Sikur was previously known for its high-security smartphone launched in 2015 called Granitephone.
The Sikurphone “has a 5.5-inch ‘full HD’ Gorilla Glass display, 4GB of RAM, 64GB of storage, a 13MP rear and 5MP front camera and sports a 2800 mAh battery,” Engadget described.
The phones can now be pre-ordered on the company’s website, which states that “The pre-sale price will only be available for the first 20,000 units. Available in August / 2018.” Furthermore, “Sikurphone comes with a two-year license. With the device, you will also receive the Sikurplatform for free to use on your desktop PC.” The cost of the phone is $799 plus shipping.
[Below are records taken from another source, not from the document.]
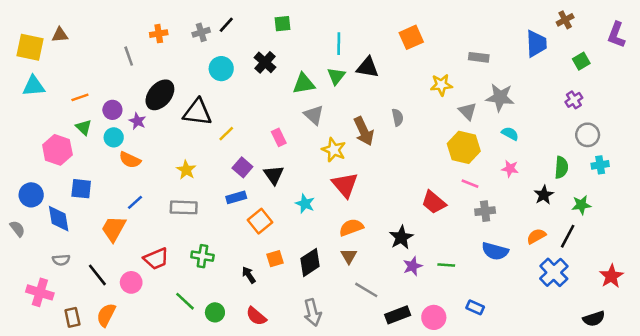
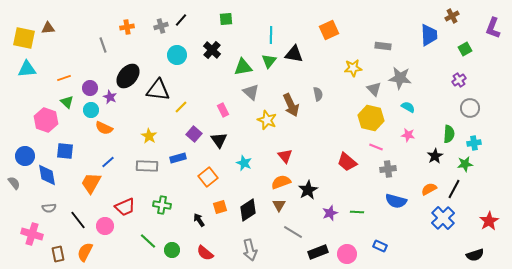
cyan cross: (600, 165) -> (474, 143), moved
red triangle: (345, 185) -> (285, 156), moved, size x0.7
blue rectangle: (236, 197) -> (178, 158), moved
black star: (401, 237) -> (308, 190), moved

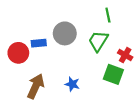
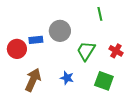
green trapezoid: (98, 41) -> (86, 51), moved
green square: (113, 74) -> (104, 81), moved

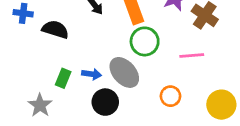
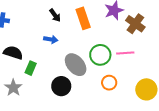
black semicircle: (55, 29) -> (13, 53), moved
green circle: (145, 41) -> (100, 55), moved
blue arrow: (92, 74) -> (51, 39), moved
The built-in Sikurwallet is a configurable wallet app made for the SikurOS. Customers can safeguard their funds “with one or multiple signatures,” the company explained on its website. This wallet “includes native support for the Bitcoin Testnet, perfect for testing new bitcoin applications across multiple platforms,” Sikur elaborated, adding:
“With multisignature (P2SH) and multiple wallet support, Sikurwallet makes it simple for developers to test and demo Bitcoin applications without fumbling between other mobile apps.”
According to Sikur COO Alexandre Vasconcelos, the company hired security researchers Hackerone to try and break into the device in November and December of last year. “Sikurphone was subjected to rigorous hacking tests for two months,” he said, declaring that “Hackers failed to gain access to any information.”